The Phylogenetic Position of Alpha- and Beta-Tubulins from the Chlorarachnion Host and Cercomonas (Cercozoa)

Alpha and beta-tubulin genes from Chlorarachnion and an alpha-tubulin gene from Cercomonas have been characterised. We found the Cercomonas and Chlorarachnion alpha-tubulins to be closely related to one another, confirming the proposed relationship of these genera. In addition, the Chlorarachnion host and Cercomonas also appear to be more distantly related to Heterolobosea. Euglenozoa, chlorophytes. Heterokonts, and alveolates. Chlorarachnion was also found to have two distinctly different types of both alpha- and beta-tubulin. one type being highly-divergent.

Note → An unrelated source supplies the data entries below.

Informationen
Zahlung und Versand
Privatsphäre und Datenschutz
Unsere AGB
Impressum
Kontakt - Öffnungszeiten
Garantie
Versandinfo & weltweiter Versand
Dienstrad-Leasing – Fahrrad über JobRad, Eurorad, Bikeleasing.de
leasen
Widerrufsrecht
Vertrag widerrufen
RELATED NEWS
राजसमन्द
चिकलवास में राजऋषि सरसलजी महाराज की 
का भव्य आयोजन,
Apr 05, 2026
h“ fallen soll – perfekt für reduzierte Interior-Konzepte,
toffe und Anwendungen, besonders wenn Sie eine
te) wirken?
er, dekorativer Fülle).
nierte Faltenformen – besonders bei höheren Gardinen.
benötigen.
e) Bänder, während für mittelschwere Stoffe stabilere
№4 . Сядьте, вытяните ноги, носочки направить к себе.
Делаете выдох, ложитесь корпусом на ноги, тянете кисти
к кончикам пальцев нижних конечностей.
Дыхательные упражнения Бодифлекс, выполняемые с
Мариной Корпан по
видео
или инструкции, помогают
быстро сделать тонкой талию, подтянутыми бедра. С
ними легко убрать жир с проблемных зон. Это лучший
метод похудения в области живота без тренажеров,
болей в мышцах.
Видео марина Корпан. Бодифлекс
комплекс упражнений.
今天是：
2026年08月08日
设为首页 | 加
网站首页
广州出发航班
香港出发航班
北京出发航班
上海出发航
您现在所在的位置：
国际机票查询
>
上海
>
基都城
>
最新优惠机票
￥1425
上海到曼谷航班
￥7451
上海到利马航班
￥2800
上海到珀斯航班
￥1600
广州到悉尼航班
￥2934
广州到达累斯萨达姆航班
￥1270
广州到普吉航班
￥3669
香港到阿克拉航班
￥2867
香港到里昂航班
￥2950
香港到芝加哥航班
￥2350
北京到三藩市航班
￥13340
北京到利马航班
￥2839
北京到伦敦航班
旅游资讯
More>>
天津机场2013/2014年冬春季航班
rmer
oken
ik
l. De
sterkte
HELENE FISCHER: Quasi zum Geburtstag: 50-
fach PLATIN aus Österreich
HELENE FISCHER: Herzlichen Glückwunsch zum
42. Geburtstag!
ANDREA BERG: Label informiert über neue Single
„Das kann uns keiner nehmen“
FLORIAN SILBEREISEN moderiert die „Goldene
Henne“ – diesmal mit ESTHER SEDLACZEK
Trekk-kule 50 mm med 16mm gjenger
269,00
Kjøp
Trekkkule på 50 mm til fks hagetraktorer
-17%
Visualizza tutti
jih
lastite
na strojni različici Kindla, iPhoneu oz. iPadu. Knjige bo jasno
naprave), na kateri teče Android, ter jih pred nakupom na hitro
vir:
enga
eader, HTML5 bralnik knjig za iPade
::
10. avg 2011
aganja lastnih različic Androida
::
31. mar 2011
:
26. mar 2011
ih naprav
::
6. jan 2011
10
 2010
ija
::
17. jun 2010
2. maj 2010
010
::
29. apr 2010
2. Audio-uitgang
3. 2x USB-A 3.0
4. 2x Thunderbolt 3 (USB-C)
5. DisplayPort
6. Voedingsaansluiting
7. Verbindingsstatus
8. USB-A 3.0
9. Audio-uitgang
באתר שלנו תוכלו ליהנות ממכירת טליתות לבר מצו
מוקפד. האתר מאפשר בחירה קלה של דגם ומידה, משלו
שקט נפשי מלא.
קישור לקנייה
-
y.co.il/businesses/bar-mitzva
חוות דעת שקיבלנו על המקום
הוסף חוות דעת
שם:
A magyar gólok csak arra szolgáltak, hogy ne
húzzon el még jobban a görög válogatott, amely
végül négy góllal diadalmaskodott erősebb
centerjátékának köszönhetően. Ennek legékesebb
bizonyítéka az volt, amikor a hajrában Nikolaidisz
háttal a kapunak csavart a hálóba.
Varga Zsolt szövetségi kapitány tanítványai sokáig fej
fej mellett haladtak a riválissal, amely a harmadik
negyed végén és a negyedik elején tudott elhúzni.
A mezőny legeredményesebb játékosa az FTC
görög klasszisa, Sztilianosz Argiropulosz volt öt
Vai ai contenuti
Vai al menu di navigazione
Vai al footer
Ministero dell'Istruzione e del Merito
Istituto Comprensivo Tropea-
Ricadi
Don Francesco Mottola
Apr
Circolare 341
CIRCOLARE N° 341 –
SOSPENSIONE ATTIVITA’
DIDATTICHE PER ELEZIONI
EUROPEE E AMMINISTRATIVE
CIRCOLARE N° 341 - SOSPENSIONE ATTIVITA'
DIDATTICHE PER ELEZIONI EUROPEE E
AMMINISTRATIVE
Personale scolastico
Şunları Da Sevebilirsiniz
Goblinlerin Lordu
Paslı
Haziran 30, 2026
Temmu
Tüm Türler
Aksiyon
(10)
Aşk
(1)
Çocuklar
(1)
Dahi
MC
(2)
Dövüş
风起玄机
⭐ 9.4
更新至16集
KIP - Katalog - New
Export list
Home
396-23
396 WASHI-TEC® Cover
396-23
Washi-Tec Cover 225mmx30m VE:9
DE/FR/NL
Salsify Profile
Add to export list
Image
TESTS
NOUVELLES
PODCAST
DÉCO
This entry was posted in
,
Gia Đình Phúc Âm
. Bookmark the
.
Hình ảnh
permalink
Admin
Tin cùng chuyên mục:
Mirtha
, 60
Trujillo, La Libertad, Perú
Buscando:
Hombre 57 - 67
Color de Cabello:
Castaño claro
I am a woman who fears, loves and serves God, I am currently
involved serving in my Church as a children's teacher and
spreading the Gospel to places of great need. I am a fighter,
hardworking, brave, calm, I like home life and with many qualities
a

Chlorarachnion contains a secondary endosymbiont of green algal origin, raising the possibility that one type of Chlorarachnion tubulins comes from the host and the other from the endosymbiont. Probing pulsed field-separated chromosomes showed that the highly-divergent genes are encoded by the host genome, and neither alpha- nor beta-tubulin cDNAs were found to include 5' extensions that might serve as targeting peptides. It appears that Chlorarachnion has distinct and divergent tubulin paralogues that are all derived from the host lineage. One Chlorarachnion beta-tubulin was also found to be a pseudogene, which is still expressed but aberrantly processed. Numerous unspliced introns and deletions resulting from mis-splicing are contained in the mRNAs from this gene.